Prohibit, constrain, encourage, or purchase: how should we engage with the private health-care sector?

August 2016

Article on UHC and the private sector, co-authored by Dr. Catherine Goodman of the London School of Hygiene & Tropical Medicine, London, UK and M4M CEO Dr. Dominic Montagu in his capacity as a Professor of Epidemiology and Biostatistics at the University of California, San Francisco.

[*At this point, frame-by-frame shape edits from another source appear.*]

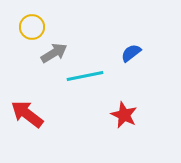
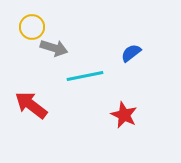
gray arrow: moved 5 px up; rotated 48 degrees clockwise
red arrow: moved 4 px right, 9 px up
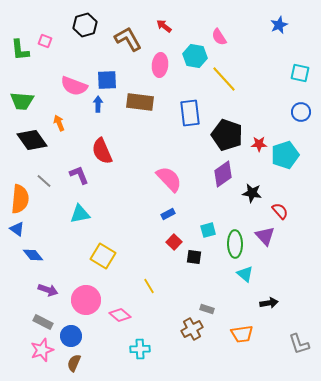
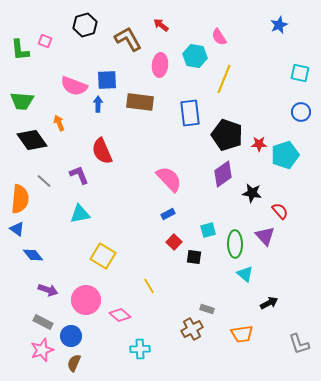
red arrow at (164, 26): moved 3 px left, 1 px up
yellow line at (224, 79): rotated 64 degrees clockwise
black arrow at (269, 303): rotated 18 degrees counterclockwise
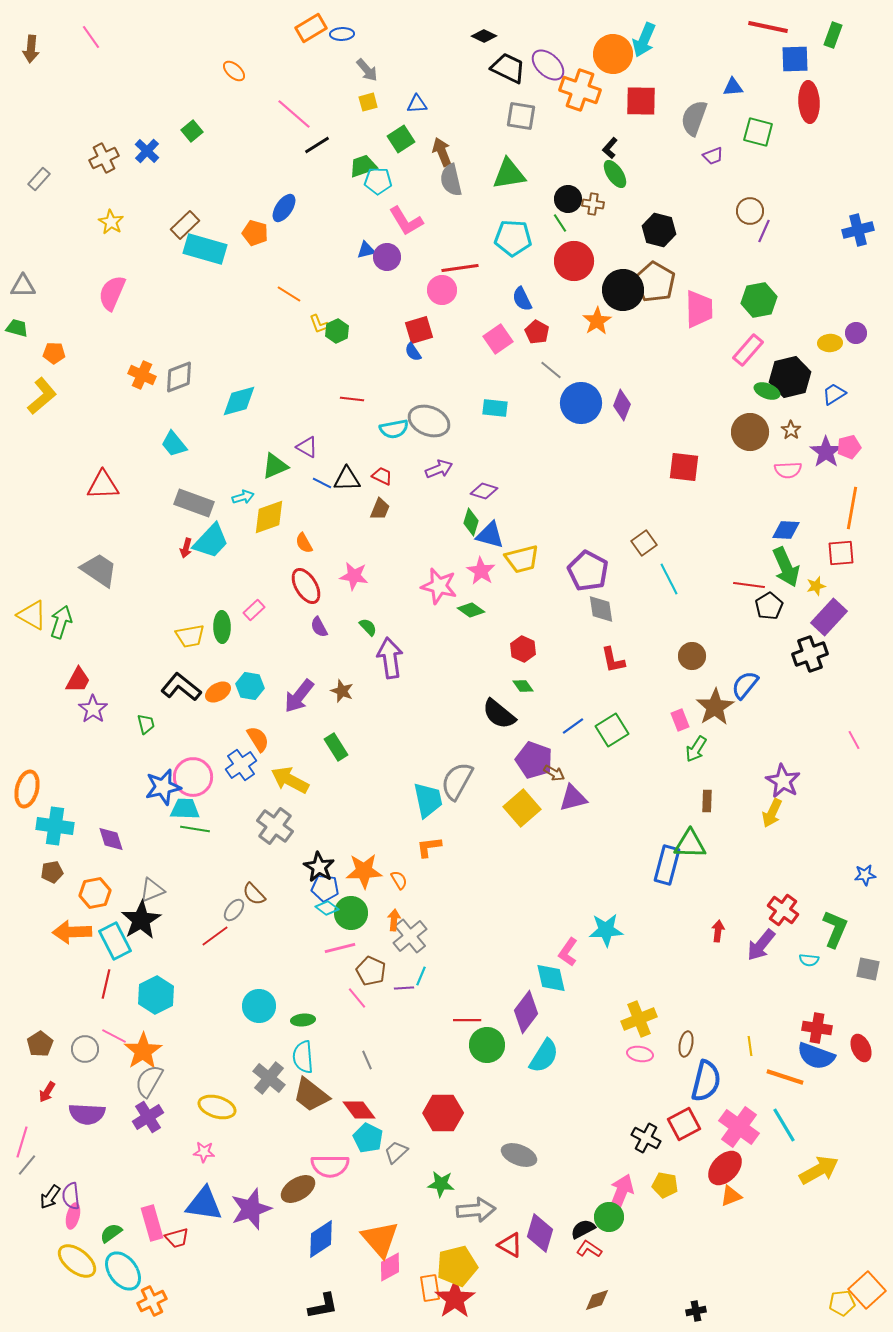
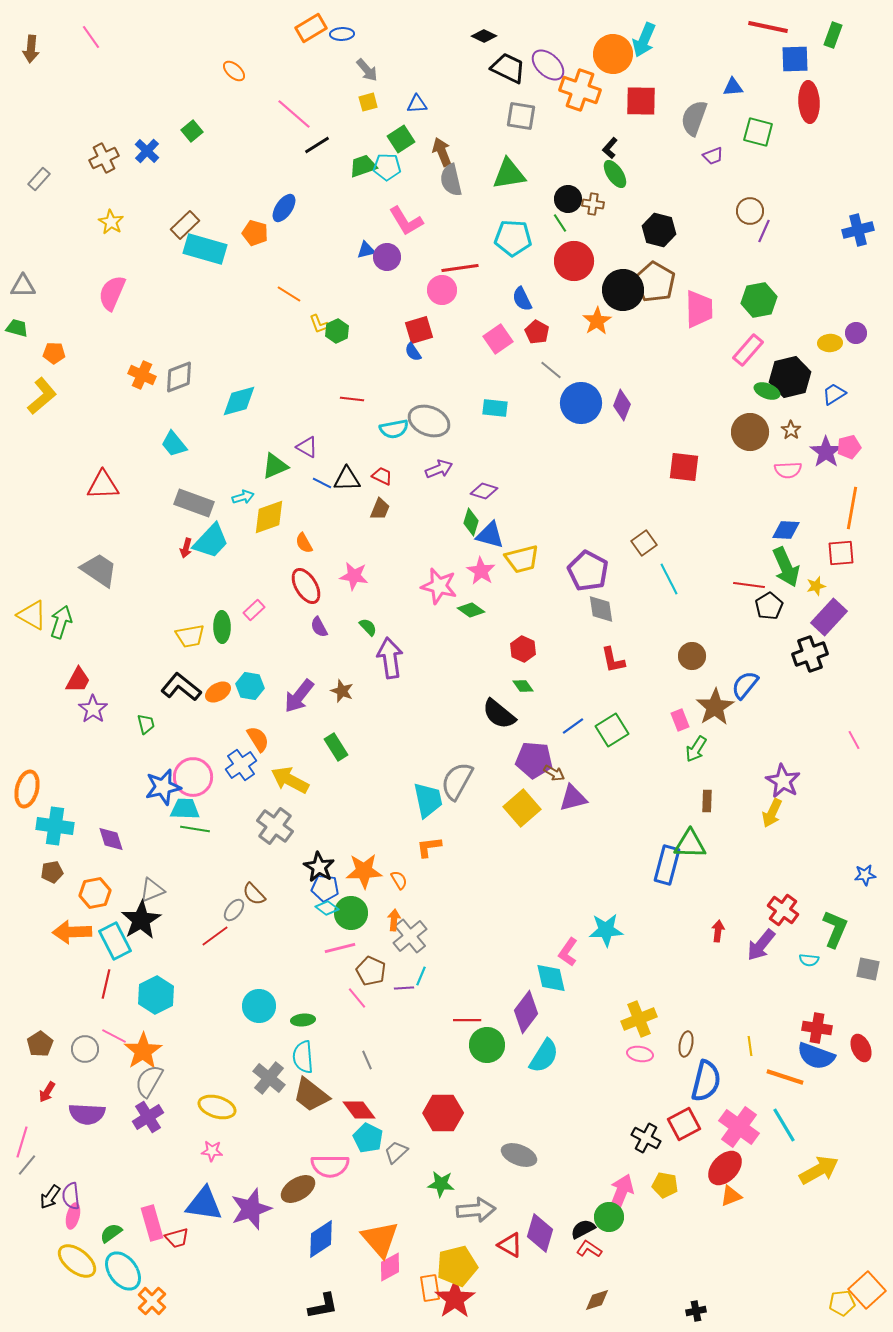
cyan pentagon at (378, 181): moved 9 px right, 14 px up
purple pentagon at (534, 760): rotated 15 degrees counterclockwise
pink star at (204, 1152): moved 8 px right, 1 px up
orange cross at (152, 1301): rotated 20 degrees counterclockwise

Summary: The private for-profit sector’s prominence in health-care delivery, and concern about its failures to deliver social benefit, has driven a search for interventions to improve the sector’s functioning. We review evidence for the effectiveness and limitations of such private sector interventions in low-income and middle-income countries. Few robust assessments are available, but some conclusions are possible. Prohibiting the private sector is very unlikely to succeed, and regulatory approaches face persistent challenges in many low-income and middle-income countries. Attention is therefore turning to interventions that encourage private providers to improve quality and coverage (while advancing their financial interests) such as social marketing, social franchising, vouchers, and contracting. However, evidence about the effect on clinical quality, coverage, equity, and cost-effectiveness is inadequate. Other challenges concern scalability and scope, indicating the limitations of such interventions as a basis for universal health coverage, though interventions can address focused problems on a restricted scale.

Citation: Montagu D, Goodman C. Prohibit, constrain, encourage, or purchase: how should we engage with the private health-care sector? Lancet. 2016 Aug 6;388(10044):613-21. doi: 10.1016/S0140-6736(16)30242-2. Epub 2016 Jun 26.